### Problem
Output exactly, in the material below, the lines from the one with "Basket-Center" through the one with "Prebaľovacie pulty". Omit all pictures.

### Supplied entries
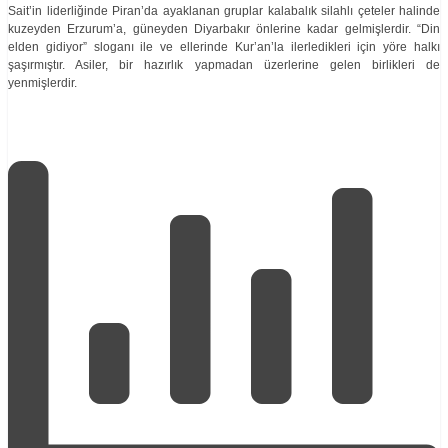
Sait’in liderliğinde Piran’da ayaklanan gruplar kalabalık silahlı çeteler halinde
kuzeyden Erzurum’a, güneyden Diyarbakır önlerine kadar gelmişlerdir. “Din
elden gidiyor” sloganı ile ve ellerinde Kur’an’la ilerledikleri için yöre halkı
şaşırmıştır. Asiler, bir hazırlık yapmadan üzerlerine gelen birlikleri de
yenmişlerdir.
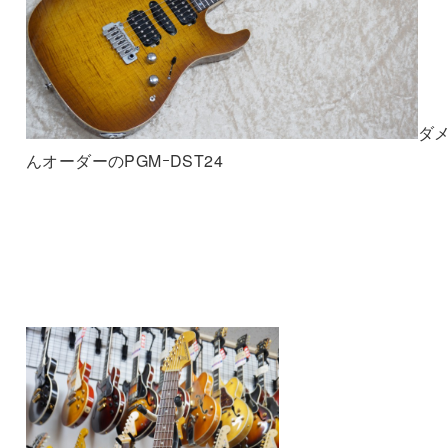
ダ
んオーダーのPGMｰDST24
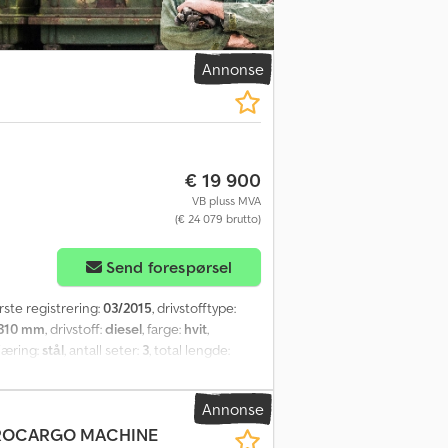
Annonse
€ 19 900
VB pluss MVA
(€ 24 079 brutto)
Send forespørsel
ørste registrering:
03/2015
, drivstofftype:
 310 mm
, drivstoff:
diesel
, farge:
hvit
,
fjæring:
stål
, antall seter:
3
, total lengde:
e:
5 750 mm
, lasteplassbredde:
2 320 mm
,
ktrisk justerbart speil, elektrisk
Annonse
UROCARGO MACHINE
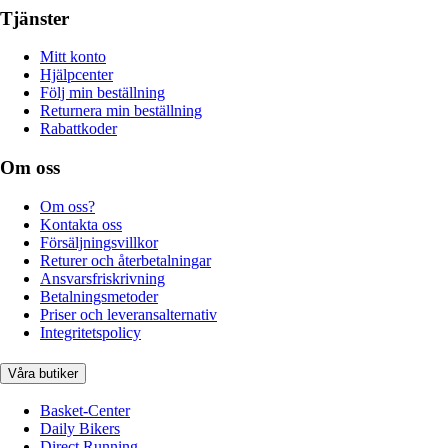
Tjänster
Mitt konto
Hjälpcenter
Följ min beställning
Returnera min beställning
Rabattkoder
Om oss
Om oss?
Kontakta oss
Försäljningsvillkor
Returer och återbetalningar
Ansvarsfriskrivning
Betalningsmetoder
Priser och leveransalternativ
Integritetspolicy
Våra butiker
Basket-Center
Daily Bikers
Direct Running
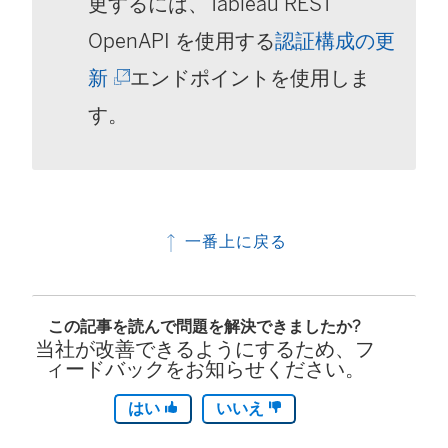
更するには、Tableau REST
OpenAPI を使用する
認証構成の更
(
新
エンドポイントを使用しま
新
す。
し
い
ウ
一番上に戻る
ィ
ン
この記事を読んで問題を解決できましたか?
ド
当社が改善できるようにするため、フ
ィードバックをお知らせください。
ウ
で
はい
いいえ
リ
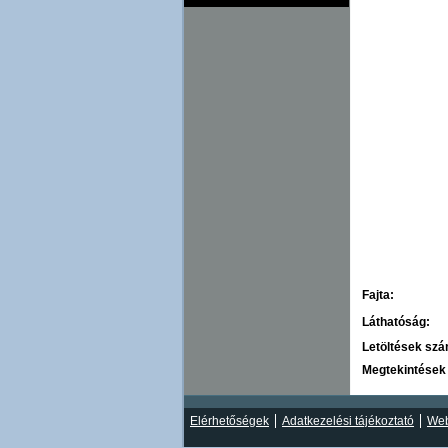
Fajta:
Láthatóság:
Letöltések sz
Megtekintések
Elérhetőségek
Adatkezelési tájékoztató
Web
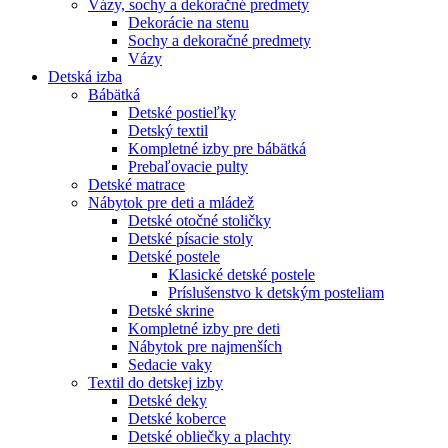
Vázy, sochy a dekoračné predmety
Dekorácie na stenu
Sochy a dekoračné predmety
Vázy
Detská izba
Bábätká
Detské postieľky
Detský textil
Kompletné izby pre bábätká
Prebaľovacie pulty
Detské matrace
Nábytok pre deti a mládež
Detské otočné stoličky
Detské písacie stoly
Detské postele
Klasické detské postele
Príslušenstvo k detským posteliam
Detské skrine
Kompletné izby pre deti
Nábytok pre najmenších
Sedacie vaky
Textil do detskej izby
Detské deky
Detské koberce
Detské obliečky a plachty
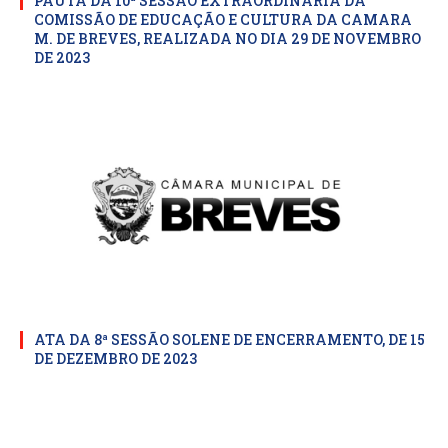
PAUTA DA 10ª SESSÃO EXTRAORDINARIA DA
COMISSÃO DE EDUCAÇÃO E CULTURA DA CAMARA
M. DE BREVES, REALIZADA NO DIA 29 DE NOVEMBRO
DE 2023
ATA DA 8ª SESSÃO SOLENE DE ENCERRAMENTO, DE 15
DE DEZEMBRO DE 2023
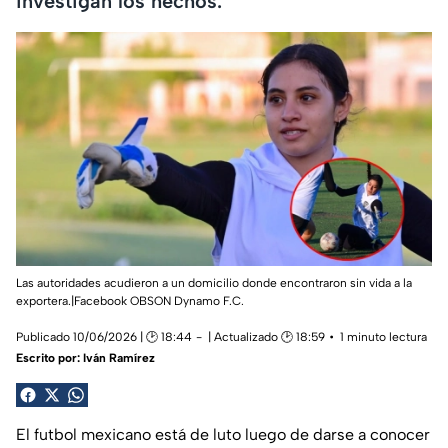
investigan los hechos.
Las autoridades acudieron a un domicilio donde encontraron sin vida a la
exportera.|Facebook OBSON Dynamo F.C.
Publicado 10/06/2026 | 🕑 18:44
| Actualizado 🕑 18:59
1 minuto lectura
Escrito por:
Iván Ramírez
El futbol mexicano está de luto luego de darse a conocer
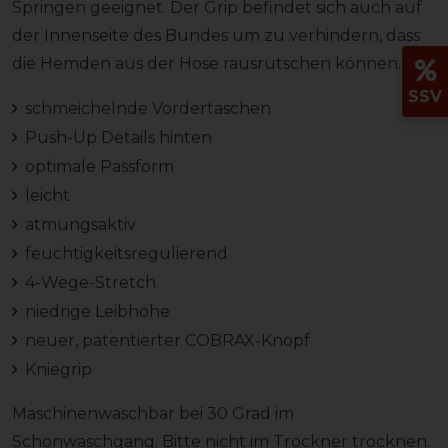
Springen geeignet. Der Grip befindet sich auch auf
der Innenseite des Bundes um zu verhindern, dass
die Hemden aus der Hose rausrutschen können.
SSV
schmeichelnde Vordertaschen
Push-Up Details hinten
optimale Passform
leicht
atmungsaktiv
feuchtigkeitsregulierend
4-Wege-Stretch
niedrige Leibhöhe
neuer, patentierter COBRAX-Knopf
Kniegrip
Maschinenwaschbar bei 30 Grad im
Schonwaschgang. Bitte nicht im Trockner trocknen.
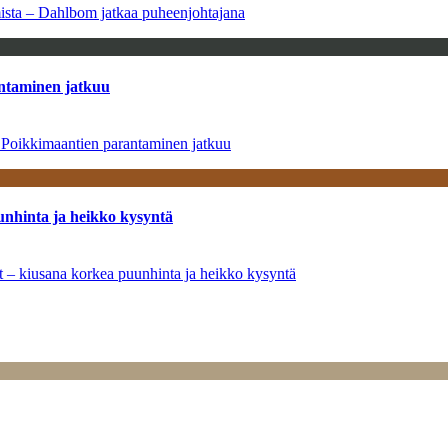
amista – Dahlbom jatkaa puheenjohtajana
antaminen jatkuu
– Poikkimaantien parantaminen jatkuu
unhinta ja heikko kysyntä
ät – kiusana korkea puunhinta ja heikko kysyntä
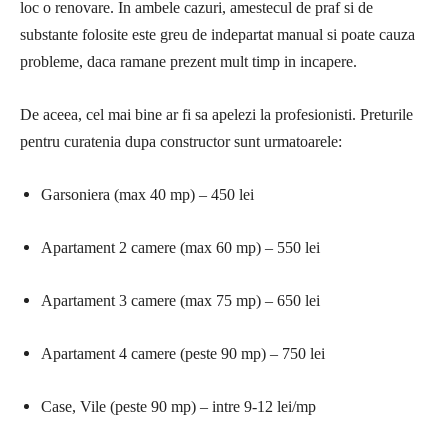
loc o renovare. In ambele cazuri, amestecul de praf si de
substante folosite este greu de indepartat manual si poate cauza
probleme, daca ramane prezent mult timp in incapere.
De aceea, cel mai bine ar fi sa apelezi la profesionisti. Preturile
pentru curatenia dupa constructor sunt urmatoarele:
Garsoniera (max 40 mp) – 450 lei
Apartament 2 camere (max 60 mp) – 550 lei
Apartament 3 camere (max 75 mp) – 650 lei
Apartament 4 camere (peste 90 mp) – 750 lei
Case, Vile (peste 90 mp) – intre 9-12 lei/mp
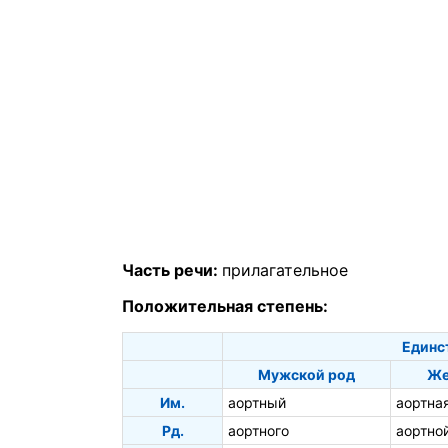
Часть речи:
прилагательное
Положительная степень:
Единс
Мужской род
Же
Им.
аортный
аортна
Рд.
аортного
аортно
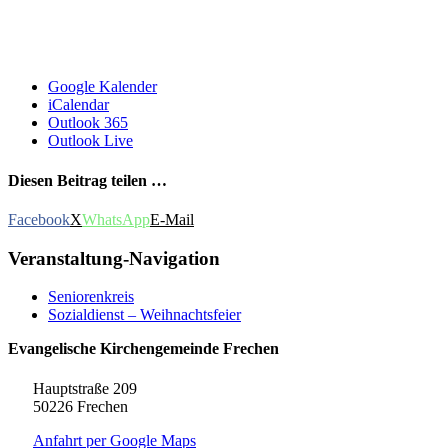
Google Kalender
iCalendar
Outlook 365
Outlook Live
Diesen Beitrag teilen …
Facebook
X
WhatsApp
E-Mail
Veranstaltung-Navigation
Seniorenkreis
Sozialdienst – Weihnachtsfeier
Evangelische Kirchengemeinde Frechen
Hauptstraße 209
50226 Frechen
Anfahrt per Google Maps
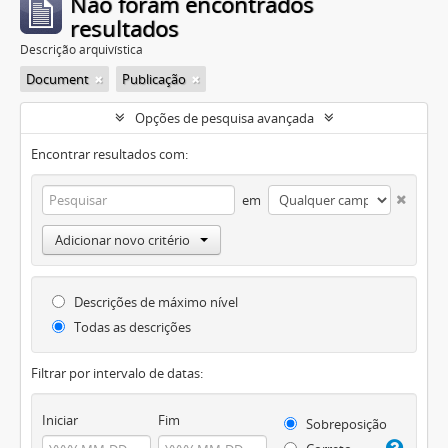
Não foram encontrados
resultados
Descrição arquivística
Document
Publicação
Opções de pesquisa avançada
Encontrar resultados com:
em
Adicionar novo critério
Descrições de máximo nível
Todas as descrições
Filtrar por intervalo de datas:
Iniciar
Fim
Sobreposição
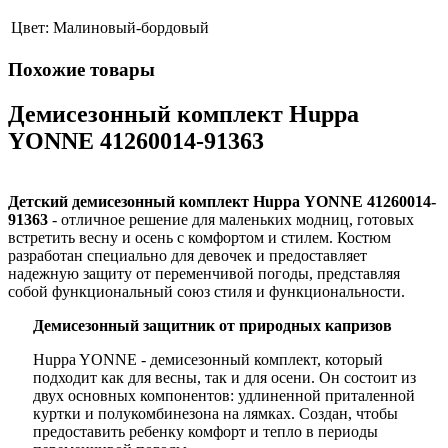
Цвет:
Малиновый-бордовый
Похожие товары
Демисезонный комплект Huppa
YONNE 41260014-91363
Детский демисезонный комплект Huppa YONNE 41260014-
91363
- отличное решение для маленьких модниц, готовых
встретить весну и осень с комфортом и стилем. Костюм
разработан специально для девочек и предоставляет
надежную защиту от переменчивой погоды, представляя
собой функциональный союз стиля и функциональности.
Демисезонный защитник от природных капризов
Huppa YONNE - демисезонный комплект, который
подходит как для весны, так и для осени. Он состоит из
двух основных компонентов: удлиненной приталенной
куртки и полукомбинезона на лямках. Создан, чтобы
предоставить ребенку комфорт и тепло в периоды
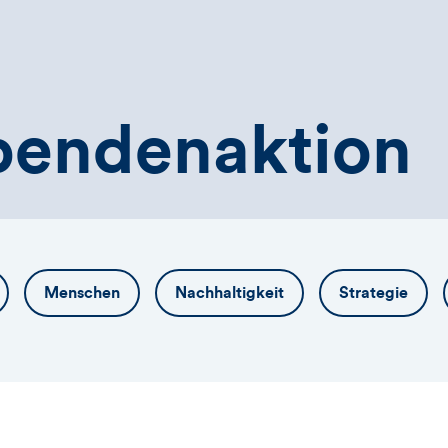
pendenaktion
Menschen
Nachhaltigkeit
Strategie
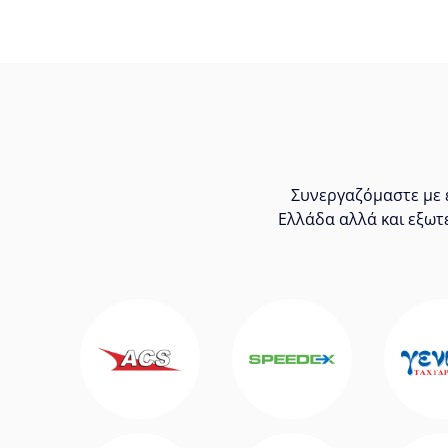
Συνεργαζόμαστε με ε
Ελλάδα αλλά και εξωτ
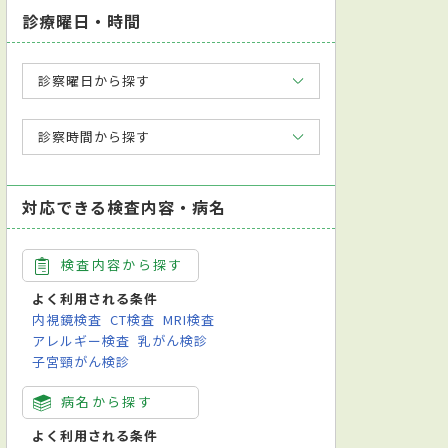
診療曜日・時間
診察曜日から探す
診察時間から探す
対応できる検査内容・病名
検査内容から探す
よく利用される条件
内視鏡検査
CT検査
MRI検査
アレルギー検査
乳がん検診
子宮頸がん検診
病名から探す
よく利用される条件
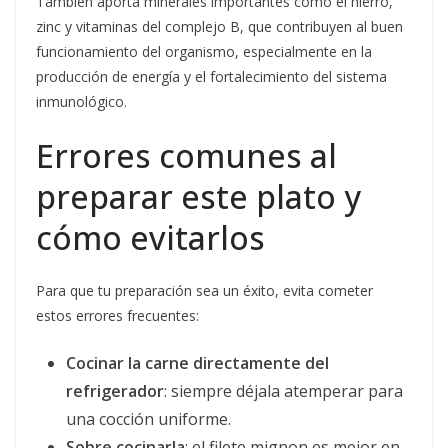
También aporta minerales importantes como el hierro,
zinc y vitaminas del complejo B, que contribuyen al buen
funcionamiento del organismo, especialmente en la
producción de energía y el fortalecimiento del sistema
inmunológico.
Errores comunes al
preparar este plato y
cómo evitarlos
Para que tu preparación sea un éxito, evita cometer
estos errores frecuentes:
Cocinar la carne directamente del
refrigerador
: siempre déjala atemperar para
una cocción uniforme.
Sobre cocinarla
: el filete mignon es mejor en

### Expected answer
Basket-Center
Daily Bikers
Direct Running
更するには、Tableau REST
OpenAPI を使用する
認証構成の更
(
新
エンドポイントを使用しま
新
す。
し
い
ウ
一番上に戻る
ィ
ン
この記事を読んで問題を解決できましたか?
ド
当社が改善できるようにするため、フ
ィードバックをお知らせください。
ウ
で
はい
いいえ
リ
Fajta:
Láthatóság:
Letöltések sz
Megtekintések
Elérhetőségek
Adatkezelési tájékoztató
Web
Vázy, sochy a dekoračné predmety
Dekorácie na stenu
Sochy a dekoračné predmety
Vázy
Detská izba
Bábätká
Detské postieľky
Detský textil
Kompletné izby pre bábätká
Prebaľovacie pulty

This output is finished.